SIOUX FALLS, S.D. - Farmers and ranchers face many pressures every year. Within the past year though, they've had to endure some even tougher times with low crop prices and volatile weather. That's why Avera has created a stress hotline for them. The hotline is 1-800-691-4336.

Walt Bones raises beef cattle and grows corn and soybeans northeast of Parker. He gave KSFY a tour of his farm several years ago. It has been in the family since his great-grandfather homesteaded in 1879.

"You've got that additional pressure of that multi-generational family history. My grandfather made it through and survived the dirty 30s. My dad survived the farm crisis of the mid 80s," Bones said.

According to South Dakota's Department of Agriculture, 98% of farms are family-owned and operated. Bones farms with his two brothers and brother-in-law. Right now, they, along with many other farmers, are struggling with low prices of corn and soybeans.

"This is the first time that a lot of folks of my age or a little younger have experienced these kinds of stresses and these kind of difficulties on the farm," Bones said.

That's why Avera is offering the free and confidential hotline.

"It's an opportunity to just talk," Dr. Matthew Stanley said, who is a psychiatrist and vice president of Avera Behavioral Health Services.

He also said finances can cause the most worry.

"It's one of the most severe stresses you can have, particularly when you're trying to take care of a family or you feel responsible for a family farm," he said.

People will reach a licensed mental health counselor through the hotline. Some signs to look out for if you think someone needs to call are a change in sleep habits whether it's sleeping too much or not at all; a decrease in appetite; or even expressing hopeless statements.

"Sometimes, it's that expressing just ineffectiveness. I don't know what to do. I just don't know where we're going to go from here," Dr. Stanley said.

If anyone expresses suicidal thoughts though, it's important to get them help immediately.

"It is kind of our culture just kind of tough it out, pull yourself up by the bootstraps. Just keep going. You'll get through it.

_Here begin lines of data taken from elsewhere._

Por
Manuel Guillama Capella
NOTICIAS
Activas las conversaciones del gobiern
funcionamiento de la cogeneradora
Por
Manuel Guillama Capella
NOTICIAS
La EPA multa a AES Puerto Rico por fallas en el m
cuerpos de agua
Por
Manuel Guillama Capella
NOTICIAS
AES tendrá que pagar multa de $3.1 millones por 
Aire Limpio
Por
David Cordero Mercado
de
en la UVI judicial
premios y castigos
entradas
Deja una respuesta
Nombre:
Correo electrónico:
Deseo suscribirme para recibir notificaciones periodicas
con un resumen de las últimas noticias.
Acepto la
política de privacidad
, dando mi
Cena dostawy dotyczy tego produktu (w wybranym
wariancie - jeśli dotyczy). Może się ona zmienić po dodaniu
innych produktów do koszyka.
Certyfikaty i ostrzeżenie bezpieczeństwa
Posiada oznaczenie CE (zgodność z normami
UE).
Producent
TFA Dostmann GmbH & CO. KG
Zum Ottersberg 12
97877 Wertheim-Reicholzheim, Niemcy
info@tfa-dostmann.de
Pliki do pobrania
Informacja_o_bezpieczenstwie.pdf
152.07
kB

But it's so completely unfair for those individuals that feel that's what they need to do," he said.

Bones said he has his family, community and faith to lean on. But it can still be tough.

"Lots of times, we're out there by ourselves. We're on the tractor all day long and/or we're out amongst the livestock or whatever it might be," he said "So a lot of times, it's easy to withdraw from the situation and then it kind of compounds."

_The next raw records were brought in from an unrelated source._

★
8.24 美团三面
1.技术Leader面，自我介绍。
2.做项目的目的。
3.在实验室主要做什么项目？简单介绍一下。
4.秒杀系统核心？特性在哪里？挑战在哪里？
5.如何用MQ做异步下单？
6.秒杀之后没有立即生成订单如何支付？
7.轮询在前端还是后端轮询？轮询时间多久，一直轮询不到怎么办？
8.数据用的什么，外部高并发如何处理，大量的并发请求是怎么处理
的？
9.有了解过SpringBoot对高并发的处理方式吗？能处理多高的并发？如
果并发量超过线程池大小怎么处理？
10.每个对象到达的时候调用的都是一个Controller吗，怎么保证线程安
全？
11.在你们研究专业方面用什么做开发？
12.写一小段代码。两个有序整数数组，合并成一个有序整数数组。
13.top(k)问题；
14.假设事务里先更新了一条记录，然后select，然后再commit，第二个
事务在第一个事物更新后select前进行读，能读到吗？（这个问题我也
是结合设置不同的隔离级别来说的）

That's what Dr. Stanley doesn't want to happen, is for things to keep stacking up.

"We as a culture, and particularly here in the Midwest, particularly where we have a can-do attitude, which is wonderful in some situations, but in this, it can be deadly because we need to understand that mental illness is a medical disease and needs treatment."

You can call the hotline more than once at any hour of the day. It's open 24 hours per day, seven days per week.